Bill Gross argues that tougher regulation of investment banks, particularly regarding leverage, will lower their profits. While his forecast is intuitively correct, it will also increase the propensity of professionals in non-capital-using businesses, like M&A amd fund management, to form boutiques or operate in pure-play firms subject to less oversight.
Goldman Sachs Group Inc., Lehman Brothers Holdings Inc. and Merrill Lynch & Co. will earn less and face higher borrowing costs because of increased regulation of investment banks, Pacific Investment Management Co.’s Bill Gross said.
Treasury Secretary Henry Paulson today proposed the broadest overhaul of U.S. financial regulation since the Great Depression and said the Federal Reserve should expand its oversight. The Fed earlier this month engineered New York-based JPMorgan Chase & Co.’s purchase of Bear Stearns Cos. and became the lender of last resort to the biggest bond dealers.

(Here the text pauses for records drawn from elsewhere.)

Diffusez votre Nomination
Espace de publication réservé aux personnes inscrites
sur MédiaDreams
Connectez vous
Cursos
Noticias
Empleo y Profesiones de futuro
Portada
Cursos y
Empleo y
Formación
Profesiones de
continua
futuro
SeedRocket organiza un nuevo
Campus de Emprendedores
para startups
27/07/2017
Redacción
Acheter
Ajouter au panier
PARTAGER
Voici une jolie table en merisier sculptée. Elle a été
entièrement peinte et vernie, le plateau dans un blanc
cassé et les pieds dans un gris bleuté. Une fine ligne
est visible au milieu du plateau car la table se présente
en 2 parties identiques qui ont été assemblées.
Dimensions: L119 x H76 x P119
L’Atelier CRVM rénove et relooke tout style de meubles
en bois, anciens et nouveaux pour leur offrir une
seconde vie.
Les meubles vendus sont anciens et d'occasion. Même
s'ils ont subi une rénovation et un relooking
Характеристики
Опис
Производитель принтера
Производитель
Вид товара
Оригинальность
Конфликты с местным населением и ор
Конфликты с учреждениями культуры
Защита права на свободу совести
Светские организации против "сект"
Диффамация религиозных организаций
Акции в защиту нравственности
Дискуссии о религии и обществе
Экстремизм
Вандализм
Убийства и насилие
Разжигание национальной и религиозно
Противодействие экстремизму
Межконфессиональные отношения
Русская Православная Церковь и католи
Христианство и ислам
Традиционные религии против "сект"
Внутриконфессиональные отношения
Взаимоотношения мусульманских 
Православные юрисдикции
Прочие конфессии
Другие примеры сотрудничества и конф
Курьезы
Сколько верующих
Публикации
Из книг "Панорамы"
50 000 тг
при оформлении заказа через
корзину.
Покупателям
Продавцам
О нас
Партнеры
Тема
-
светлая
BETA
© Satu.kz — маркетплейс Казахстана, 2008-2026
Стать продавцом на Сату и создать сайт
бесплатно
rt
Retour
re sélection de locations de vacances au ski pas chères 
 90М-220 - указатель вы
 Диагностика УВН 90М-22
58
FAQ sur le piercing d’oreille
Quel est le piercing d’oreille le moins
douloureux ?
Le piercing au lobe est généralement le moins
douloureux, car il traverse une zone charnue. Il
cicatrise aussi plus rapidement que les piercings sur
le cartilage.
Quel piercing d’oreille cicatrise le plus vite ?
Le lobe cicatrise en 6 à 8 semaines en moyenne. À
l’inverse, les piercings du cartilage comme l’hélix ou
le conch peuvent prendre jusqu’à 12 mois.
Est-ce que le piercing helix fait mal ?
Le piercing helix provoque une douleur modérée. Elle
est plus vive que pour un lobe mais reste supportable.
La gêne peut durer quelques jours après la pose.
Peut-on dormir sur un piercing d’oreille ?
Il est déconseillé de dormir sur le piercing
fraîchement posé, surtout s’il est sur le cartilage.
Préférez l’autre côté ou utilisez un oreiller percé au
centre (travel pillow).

Investment banks’ invitation to borrow at the Fed’s discount window will “come with a price tag,” Gross wrote on Pimco’s Web site today. “There seems no way that current reserve requirements for banks will not in some nearly uniform way be imposed on investment banks. Leverage and gearing ratios of securities firms therefore, will in a few years resemble those of commercial banks themselves resulting in reduced profitability for major houses such as Goldman, Lehman and Merrill Lynch,” said Gross, who is based in Newport Beach, California. The three securities firms are all based in New York.
“These shadow banks will likely be forced to raise expensive capital and/or reduce the bottom line footings of their balance sheets,” Gross said. This “will be costly, and bond spreads as well as stock prices should begin to reflect it.”